Verification and Logging

After deployment, confirm matches are landing where you expect. Generate a test upload from a pilot endpoint and check the logs:

# Live application control debug

diagnose debug application appctrl -1
diagnose debug enable

# Then review logged hits under
Log & Report > Application Control (or Security Events)

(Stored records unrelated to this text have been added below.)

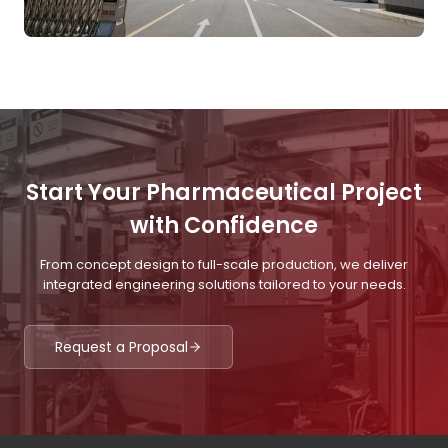
Start Your Pharmaceutical Project
with Confidence
From concept design to full-scale production, we deliver
integrated engineering solutions tailored to your needs.
Request a Proposal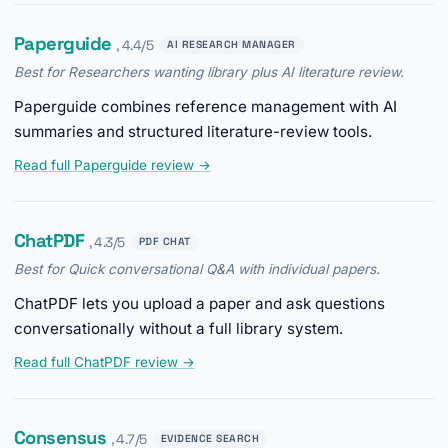
Paperguide
, 4.4/5
AI RESEARCH MANAGER
Best for Researchers wanting library plus AI literature review.
Paperguide combines reference management with AI
summaries and structured literature-review tools.
Read full Paperguide review →
ChatPDF
, 4.3/5
PDF CHAT
Best for Quick conversational Q&A with individual papers.
ChatPDF lets you upload a paper and ask questions
conversationally without a full library system.
Read full ChatPDF review →
Consensus
, 4.7/5
EVIDENCE SEARCH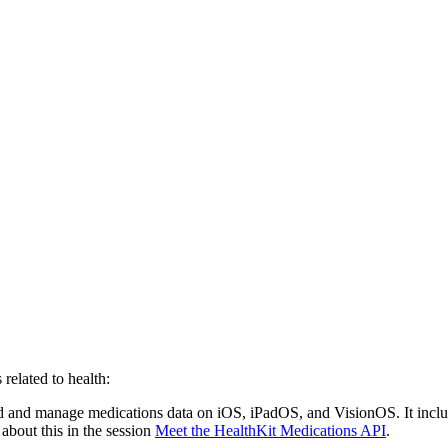
elated to health:
d and manage medications data on iOS, iPadOS, and VisionOS. It inclu
about this in the session
Meet the HealthKit Medications API
.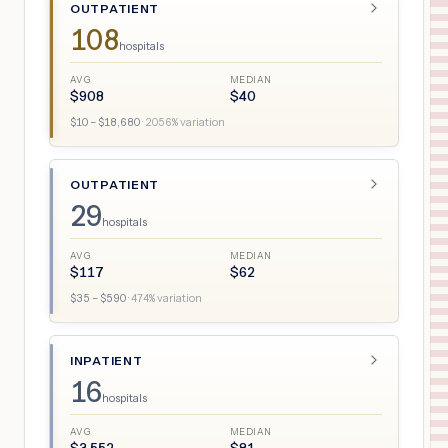
OUTPATIENT
108
hospitals
AVG
MEDIAN
$
908
$
40
$
10
– $
18,680
·
2056
% variation
OUTPATIENT
29
hospitals
AVG
MEDIAN
$
117
$
62
$
35
– $
590
·
474
% variation
INPATIENT
16
hospitals
AVG
MEDIAN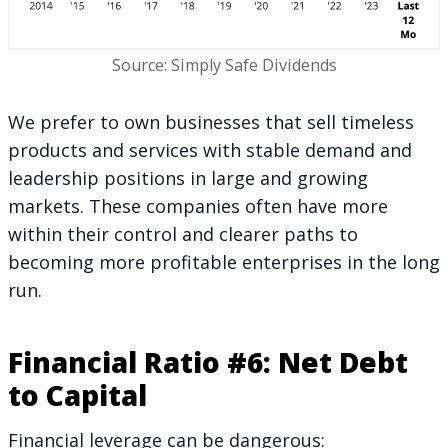
Source: Simply Safe Dividends
We prefer to own businesses that sell timeless
products and services with stable demand and
leadership positions in large and growing
markets. These companies often have more
within their control and clearer paths to
becoming more profitable enterprises in the long
run.
Financial Ratio #6: Net Debt
to Capital
Financial leverage can be dangerous: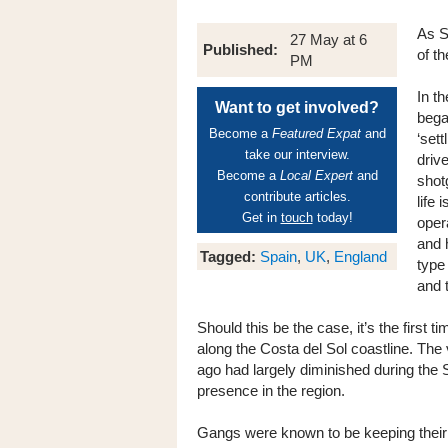
As S
27 May at 6
Published:
of t
PM
In t
Want to get involved?
bega
Become a
Featured Expat
and
‘set
take our interview.
drive
Become a
Local Expert
and
shot
contribute articles.
life
Get in
touch
today!
oper
and 
Tagged:
Spain
,
UK
,
England
type
and 
Should this be the case, it’s the first 
along the Costa del Sol coastline. The
ago had largely diminished during the
presence in the region.
Gangs were known to be keeping their h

Confirm the SSL inspection is actually intercepting by checking that the session shows the FortiGate CA rather than Scribd’s real certificate chain on a test endpoint. If the endpoint still sees Scribd’s original certificate, deep inspection is not engaging on that policy and every granular control above will silently fall back to SNI-only behavior.

Closing

The temptation to write a custom signature for a task like this is understandable, but the supported toolset already covers it more robustly than a hand-built rule ever could. Lead with deep inspection, use the FortiGuard-maintained Scribd application signature for identity, back it with Web Filter, and reach for DLP when the real requirement is keeping documents inside the building rather than keeping users off one specific site. Verify the syntax against your running FortiOS build before production, since application IDs, category numbers, and the DLP hierarchy all vary across versions.